Legally Speaking: What Is The Law About Selling A Photo With An Unknown Person In It?
I am a photographer and I often take pictures at the beach etc where there are people and or dogs standing around. Mostly they are too far away to recognise but I am wondering what the law is about including a person in a photo for sale without their permission. See example below. What if it is just a picture of a dog, do I need the owners permission?
Firstly, I am not a lawyer, and if you want a definitive answer to your question and your particular circumstances, suggest you speak to a lawyer. For what it's worth, where I live (UK) people have no right to privacy in a 'public space', so providing the persons you photograph are in a public space you can photograph them, and sell those photographs, eg, through a stock photo agency for editorial use. This may, or may not, be the situation for photographing people in other countries.
Everyone, even minors, is entitled to a right of publicity, which is an individual’s right to control their own likeness and to stop others from using it commercially without permission.
Photography for artistic purposes, however, generally does not require model release forms because an artist’s First Amendment rights tend to trump an individual’s right to control their own image.
However, to protect yourself in case of any further actions, it is better to cover yourself and have permission given before you use the images, especially if the person is recognisable. For instance, do they show a tattoo.. do they have a distinguishing feature or item of clothing?
But people with no permission should only be used on prints, not products.
I "think," as long as the person isn't identifiable, as in your sample image showing the person from the back, the sky is the limit, you can do whatever you want with it. But, as soon as the person becomes identifiable (recognizable, facing the camera), you're limited to fine art before you'd need permission to use the image.
As others have stated, check your local laws first.
With the usual "not a lawyer" admonition, I make a point of not having people in the picture if they are recognizable. When it comes to street photography, shot from a distance, who knows, how far away do you have to be, are they the focus of the picture, etc. The person would have to know that you have them in the picture, that you sold it and that there is a fortune to be made from their part of the $10 commission. It doesn't seem like much of a target for a lawyer as long as you don't do anything awful or defamatory.

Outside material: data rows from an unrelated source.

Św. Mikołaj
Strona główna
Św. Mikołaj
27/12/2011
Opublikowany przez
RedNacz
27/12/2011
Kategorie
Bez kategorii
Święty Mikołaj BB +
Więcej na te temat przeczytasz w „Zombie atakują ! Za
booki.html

I have seen people who post what is obviously a portrait, or recognizable close-up of a real person on FAA. I'd want to be clear on permission before I did that.

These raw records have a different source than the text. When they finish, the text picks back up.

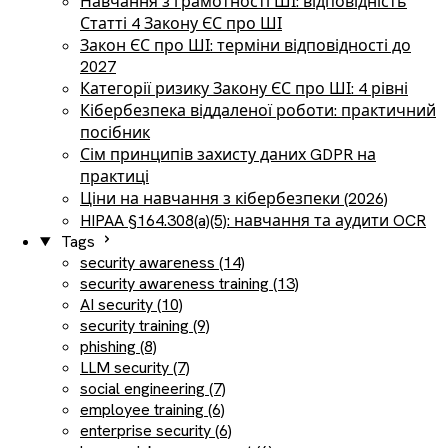
Навчання з грамотності ШІ: відповідність
Статті 4 Закону ЄС про ШІ
Закон ЄС про ШІ: терміни відповідності до
2027
Категорії ризику Закону ЄС про ШІ: 4 рівні
Кібербезпека віддаленої роботи: практичний
посібник
Сім принципів захисту даних GDPR на
практиці
Ціни на навчання з кібербезпеки (2026)
HIPAA §164.308(a)(5): навчання та аудити OCR
Tags
security awareness (14)
security awareness training (13)
AI security (10)
security training (9)
phishing (8)
LLM security (7)
social engineering (7)
employee training (6)
enterprise security (6)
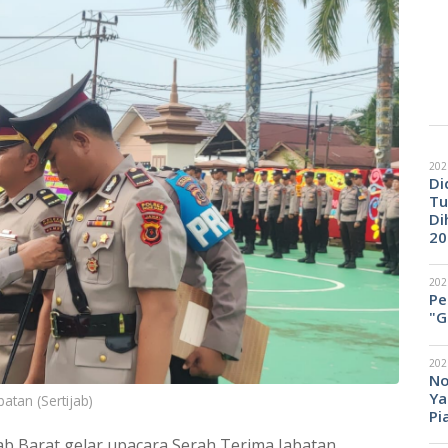
202
Di
Tu
Di
20
202
Pe
"G
202
No
Ya
atan (Sertijab)
Pi
b Barat gelar upacara Serah Terima Jabatan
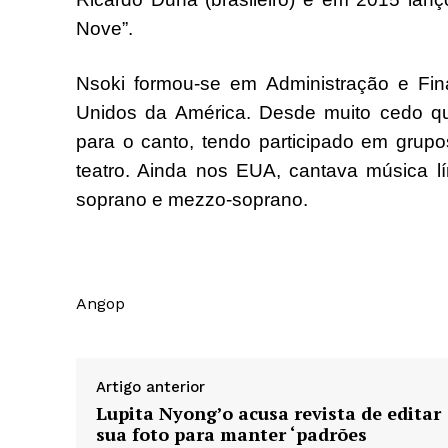
Nove”.
Nsoki formou-se em Administração e Fi
Unidos da América. Desde muito cedo qu
para o canto, tendo participado em grupo
teatro. Ainda nos EUA, cantava música lí
soprano e mezzo-soprano.
Angop
Artigo anterior
Lupita Nyong’o acusa revista de editar
sua foto para manter ‘padrões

As a general rule, I don't post anything for sale with a recognizable person in it just to be safe. By that I mean, I avoid posting if someone's face is in it. I usually try to avoid people in photos but sometimes a figure can give a sense of scale. Silhouettes in certain spots can make nice shots too. I wouldn't hesitate to post a photo like the one in the opening post. The person in it might recognize themselves from the rear but anyone who doesn't know them wouldn't know who it is.
There's an old saying that is very applicable here, "when in doubt, bale out".
Abbie is correct when it comes to US law. Like Adam, I avoid shots with people in them but would not hesitate to use one that has no recognizable faces in it. But you're in Australia. Best to check with an attorney on Australian privacy laws and how photography is viewed within those laws.
as far as i know, not speaking as a lawyer, you can sell things like that as art, but not stock. i try to get people in groups, or their backsides, or faces covered when i can. because even if you legally in the clear, it doesn't mean that the person in that image wants to be sold, even if you are allowed. like one guy shot with a high powered zoom, people's apartment windows, and sold them. they took him to court but he won. but he still went to court.
Alison I think art /wall prints are considered artistic, not falling under commercial until the image is put on products.
When thinking of recognizable we always refer to the face assuming it is fine if we photograph the back of the person as if that makes them unrecognizable. I would imagine that could have the potential of causing an issue as well.
Just sayin the woman in the photo example is most likely very recognizable to some and her own self.
I have a few freighter shots where people are in their pleasure craft next to the much larger ship. Usually they are facing away from the camera and looking at the freighter, but in the couple I have where the face is possibly recognizable, I've blurred out features of the person's face just to be sure and I always remove the registration number on the pleasure craft if it's visible on the boat. Just to be on the safe side.
Commercial photography involves the taking of photographs for commercial uses (product shots, head-shots, etc). These photographs are often used for the promotional marketing of a business including website placement, product previews, and business card/marketing material images.
Fine art photography is created for the image alone. Not to push some other product.